I understand that Prometheus isn't an exact sort of tool, so it is fine with me if I would have a good number not at all times, but most of the time.

What else am I missing here?

Community
  • 1
  • 1
sanmai
  • 29,083
  • 12
  • 64
  • 76
  • 1
    Try [MetricsQL](https://victoriametrics.github.io/MetricsQL.html). It provides `increase()` function that returns correct integer results for slowly increasing time series. – valyala Dec 05 '20 at 22:14

3 Answers3

38

This is known as aliasing and is a fundamental problem in signal processing. You can improve this a bit by increasing your sample rate, a 4m range is a bit short with a 2m range. Try a 10m range.

Here for example the query executed at 1515722220 only sees the 580@1515722085.194 and 581@1515722205.194 samples. That's an increase of 1 over 2 minutes, which extrapolated over 4 minutes is an increase of 2 - which is as expected.

Any metrics-based monitoring system will have similar artifacts, if you want 100% accuracy you need logs.

brian-brazil
  • 31,678
  • 6
  • 93
  • 86
  • 12
    This statement "Any metrics-based monitoring system will have similar artifacts, if you want 100% accuracy you need logs." Is factually incorrect, not only is this unique to Prometheus but multiple people have submitted bugs to Prometheus with proposed fixes for this problem. – Preston May 12 '21 at 18:01
15

increase() will always (approximately) double the actual increase with your setup.
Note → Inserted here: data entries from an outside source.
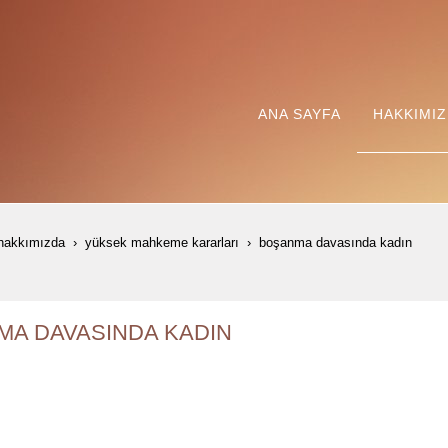
ANA SAYFA
HAKKIMI
hakkımızda
yüksek mahkeme kararları
boşanma davasinda kadin
A DAVASINDA KADIN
The reason is that (as currently implemented):

  1. increase() is (as you observed) syntactic sugar for rate() i.e. it is the value that would be returned by rate() multiplied by the number of seconds in the range you specified. In your case, it is rate() * 240.
  2. rate() uses extrapolation in its computation. In the vast majority of cases a 4 minute range will return exactly 2 data points, almost exactly 2 minutes apart. The rate is then computed as the difference between last and first (i.e. the 2 points in your case) divided by the time difference of the 2 points (around 120 seconds in 99.99% of cases) multiplied by the range you requested (exactly 240 seconds). So if the increase between the 2 points is zero, the rate is zero. If the increase between the 2 points is 1.0, the computed rate() will be close to 2.0 / 240 and, as a result, the increase() will be 2.0.

This approach works mostly fine with counters that increase smoothly (e.g. if you have a more or less fixed number of signups every 2 minutes). But with a counter that rarely increases (as does your signups counter) or a spiky counter (like CPU usage) you get weird overestimates (like the increase of 2 you are seeing).

You can essentially reverse engineer Prometheus' implementation and get (something very close to) the actual increase by multiplying with (requested_range - scrape interval) and dividing by requested_range, essentially walking back the extrapolation that Prometheus does.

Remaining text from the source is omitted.